### EXERCISE DATA
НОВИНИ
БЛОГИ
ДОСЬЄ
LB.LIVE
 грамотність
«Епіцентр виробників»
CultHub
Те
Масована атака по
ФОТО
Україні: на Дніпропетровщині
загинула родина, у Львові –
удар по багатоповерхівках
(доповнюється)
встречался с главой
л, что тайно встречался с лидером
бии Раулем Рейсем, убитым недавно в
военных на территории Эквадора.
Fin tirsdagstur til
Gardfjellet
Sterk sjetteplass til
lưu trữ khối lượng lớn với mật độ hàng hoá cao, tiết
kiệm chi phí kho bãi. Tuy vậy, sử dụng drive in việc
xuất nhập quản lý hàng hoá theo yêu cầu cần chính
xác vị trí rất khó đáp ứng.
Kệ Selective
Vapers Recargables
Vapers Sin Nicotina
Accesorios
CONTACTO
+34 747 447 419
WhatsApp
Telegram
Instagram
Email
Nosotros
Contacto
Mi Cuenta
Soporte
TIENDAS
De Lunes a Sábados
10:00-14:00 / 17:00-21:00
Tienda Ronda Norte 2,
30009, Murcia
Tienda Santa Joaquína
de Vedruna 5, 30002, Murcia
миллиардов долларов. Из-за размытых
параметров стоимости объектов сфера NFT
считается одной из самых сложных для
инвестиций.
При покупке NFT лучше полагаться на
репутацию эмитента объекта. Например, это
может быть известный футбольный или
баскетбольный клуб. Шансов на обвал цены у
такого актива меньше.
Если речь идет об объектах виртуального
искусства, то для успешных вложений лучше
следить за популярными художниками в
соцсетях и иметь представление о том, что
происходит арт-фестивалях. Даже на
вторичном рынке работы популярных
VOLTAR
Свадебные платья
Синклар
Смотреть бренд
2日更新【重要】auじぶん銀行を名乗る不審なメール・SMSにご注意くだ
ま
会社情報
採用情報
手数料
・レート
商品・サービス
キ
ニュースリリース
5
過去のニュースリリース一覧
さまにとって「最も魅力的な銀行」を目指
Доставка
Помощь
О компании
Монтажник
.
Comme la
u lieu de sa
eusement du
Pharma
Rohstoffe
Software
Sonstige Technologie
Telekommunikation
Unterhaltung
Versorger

### ACTIVITY
Would you please copy exactly the part of the entries above that begins at the line containing "репутацию эмитента объекта. Например, это" and ends at the line containing "следить за популярными художниками в", both lines included?

### SOLUTION TO THIS EXERCISE
репутацию эмитента объекта. Например, это
может быть известный футбольный или
баскетбольный клуб. Шансов на обвал цены у
такого актива меньше.
Если речь идет об объектах виртуального
искусства, то для успешных вложений лучше
следить за популярными художниками в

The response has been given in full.